想像?妄想? いいえ現実です!“自分が生み出した特別な存在”が教えてくれる本当に大切なこと

文芸・カルチャー

2016/11/6


『ぼくが消えないうちに』(A.F.ハロルド:作、エミリー・グラヴェット:絵、こだまともこ:訳/ポプラ社)

「誰もがうらやむかっこいい彼氏がいたら…」、「二次元ではない、俺の嫁(キャラ)は実在する!」など、誰もが一度は経験したことがあるであろう妄想。でも、その妄想力が働くようになったのはいつからなのか? 微かな記憶でも、母親に聞くでも構わない。きっかけとなった出来事を、ぜひとも思い出してほしい。そして誰にも見えない“自分だけの見えないお友達”がいたことも。

ぼくが消えないうちに』(A.F.ハロルド:作、エミリー・グラヴェット:絵、こだまともこ:訳/ポプラ社)は、小学校高学年向けの、いわゆる児童書だ。だが、その内容はハラハラドキドキの冒険物語だけではない。私たち大人が心の奥底にしまい込み、記憶からも消し去ってしまった思い出。その思い出を鮮やかによみがえらせてくれる、“大人の児童書”ともいえるのだ。

著者は、イギリスの詩人A.F.ハロルド氏。大人向けと児童向けの小説を手掛けているが、邦訳されるのは本作品が初めて。想像力豊かな少女アマンダは、ある日自分の洋服ダンスの中から出てきたラジャーという名の男の子と大親友となり、2人はいつも一緒の時間を過ごしていた。しかし、怪しげな男バンティングに出会ったことで、幸せな時間は一変してしまう。

アマンダと離れ離れとなり、一人ぼっちになってしまったラジャーは、自分のような“見えないお友達”の意味や、“忘れられてしまった者”の現実に直面していく。一度は存在が消えかかってしまうラジャーだったが、世界はそんな彼らにも優しく手を差し伸べ、新たな道を示してくれる。それでも、ラジャーは“アマンダの大親友”なのだ。別の誰かの姿に成り代わり、新しい友達のそばにいても、その誇りはラジャーから消えることはない。だが、そうしているうちにも、ラジャーとアマンダには危機が迫っていた。

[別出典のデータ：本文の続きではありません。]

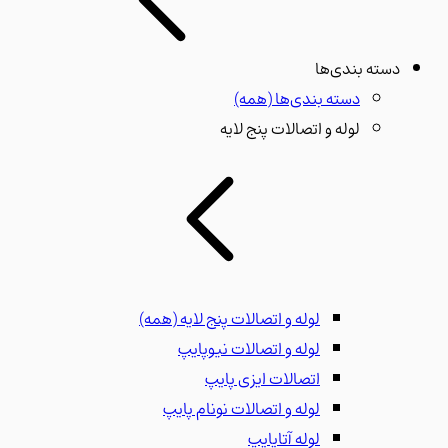
دسته بندی‌ها
دسته بندی‌ها
(همه)
لوله و اتصالات پنج لایه
لوله و اتصالات پنج لایه
(همه)
لوله و اتصالات نیوپایپ
اتصالات ایزی پایپ
لوله و اتصالات نونام پایپ
لوله آتاپایپ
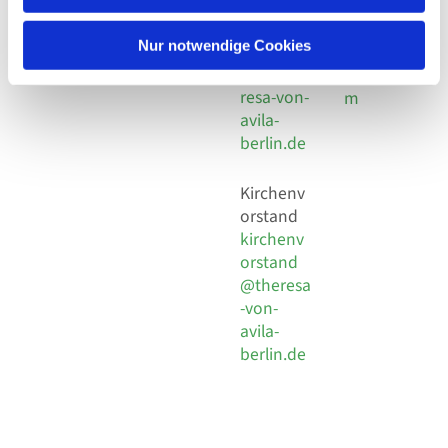
30 924 54
Social
Behaimstr. 39
18
Media
13086 Berlin
Nur notwendige Cookies
E-Mail
Impressu
info@the
resa-von-
m
avila-
berlin.de
Kirchenv
orstand
kirchenv
orstand
@theresa
-von-
avila-
berlin.de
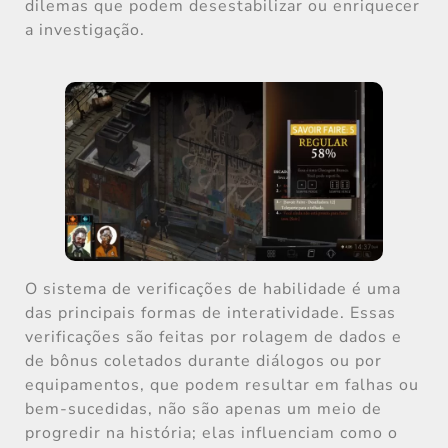
dilemas que podem desestabilizar ou enriquecer
a investigação.
O sistema de verificações de habilidade é uma
das principais formas de interatividade. Essas
verificações são feitas por rolagem de dados e
de bônus coletados durante diálogos ou por
equipamentos, que podem resultar em falhas ou
bem-sucedidas, não são apenas um meio de
progredir na história; elas influenciam como o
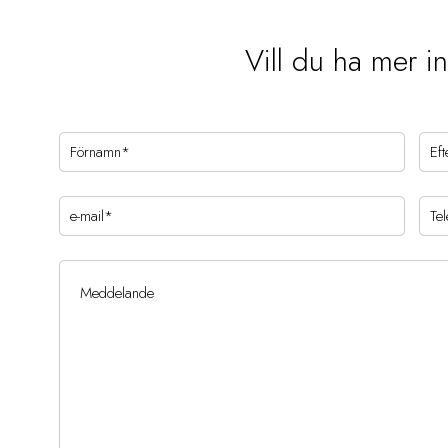
Vill du ha mer i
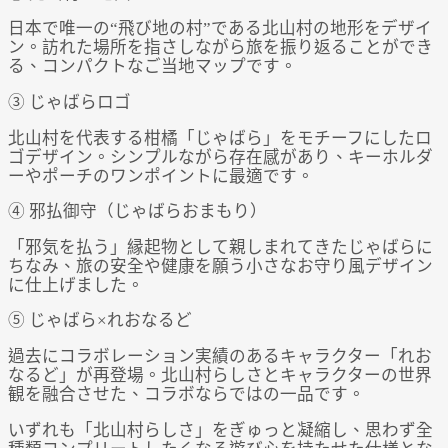
日本で唯一の“飛び地の村”である北山村の地形をデザイ
ン。訪れた場所を指さしながら旅を振り返ることができ
る、コンパクトなご当地マップです。
③ じゃばらロゴ
北山村を代表する柑橘「じゃばら」をモチーフにしたロ
ゴデザイン。シンプルながら存在感があり、キーホルダ
ーやポーチのワンポイントに最適です。
④ 邪払御守（じゃばらおまもり）
「邪気を払う」縁起物として親しまれてきたじゃばらに
ちなみ、旅の安全や健康を願う小さなお守り風デザイン
に仕上げました。
⑤ じゃばら×れおなるど
過去にコラボレーション実績のあるキャラクター「れお
なるど」が再登場。北山村らしさとキャラクターの世界
観を融合させた、コラボならではの一品です。
いずれも「北山村らしさ」をぎゅっと凝縮し、思わず全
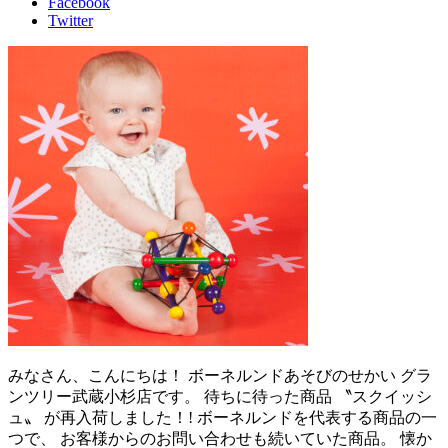
Facebook
Twitter
みなさん、こんにちは！ ボーネルンドあそびのせかい グラ
ンツリー武蔵小杉店です。 待ちに待った商品 〝スクイッシ
ュ〟 が再入荷しました！! ボーネルンドを代表する商品の一
つで、 お客様からのお問い合わせも続いていた商品。 懐か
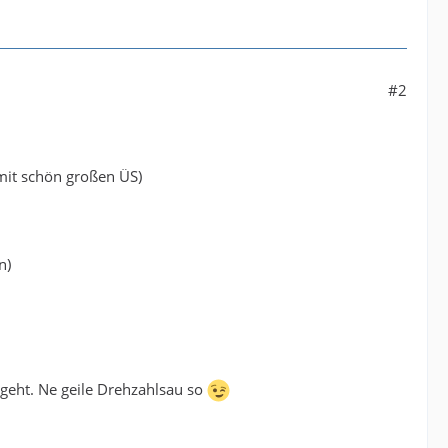
#2
mit schön großen ÜS)
n)
sgeht. Ne geile Drehzahlsau so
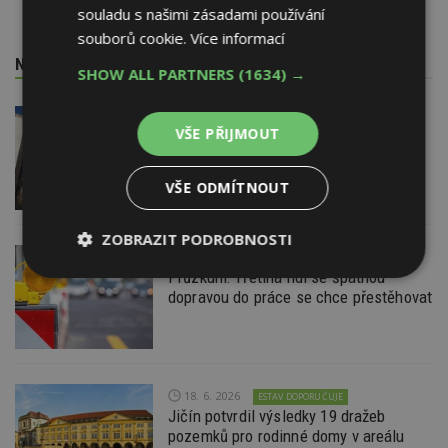
souladu s našimi zásadami používání
souborů cookie.
Více informací
NEJNOVĚJŠÍ REDAKČNÍ ZPRÁVY
SHOW ALL PARTNERS
(1634) →
29. 6. 2026
VŠE PŘIJMOUT
Soutěž Brownfield roku 2026
VŠE ODMÍTNOUT
ZOBRAZIT PODROBNOSTI
22. 6. 2026
Průzkum: Třetina lidí se špatnou
Nezbytně
Výkonové
Soubory
dopravou do práce se chce přestěhovat
nutné
soubory
cílení
soubory
Funkční soubory
Nezařazené
18. 6. 2026
ESTAV DOPORUČUJE
soubory
Jičín potvrdil výsledky 19 dražeb
pozemků pro rodinné domy v areálu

さらに本作品では、アマンダの母親であるリジーと、彼女の“大親友”にも注目してほしい。ラジャーやアマンダの冒険に子どもがワクワクするように、リジーに対して大人は切なさと、懐かしい友人と再会することができる喜びや幸せを感じることができるだろう。それは私たち大人は、幼いころの記憶を決して消し去っているのではなく、心の奥底にしまい込んでしまっているからだ。少しのきっかけさえあれば、幼いころの記憶は色を取り戻し、私たちに“大切な友達”の存在を教えてくれる。ラジャーとアマンダからはまぶしいばかりの思い出を、リジーと“大親友”からは大人になったという、ほんの少しの傷みを感じることができるだろう。

私情にはなるが、私にも小さいころ“大親友”がたくさんいた。それは喋る猫であったり、風の妖精だったり、私とうり二つの双子の片割れであったり…。どの“大親友”もつい先ほど思い出したばかりだが、今では私のそばでいろいろな思い出話をしてきてくれる。幼いころに出会った“友達”は、自分がいくつになっても、どんな姿や立場になっても、必ず自分の味方になってくれるだろう。この本を通して、ずっと自分のことを待っている“友達”と再会し、思い出話や家族のこと、自分のことを久しぶりに話してみてはいかがだろうか。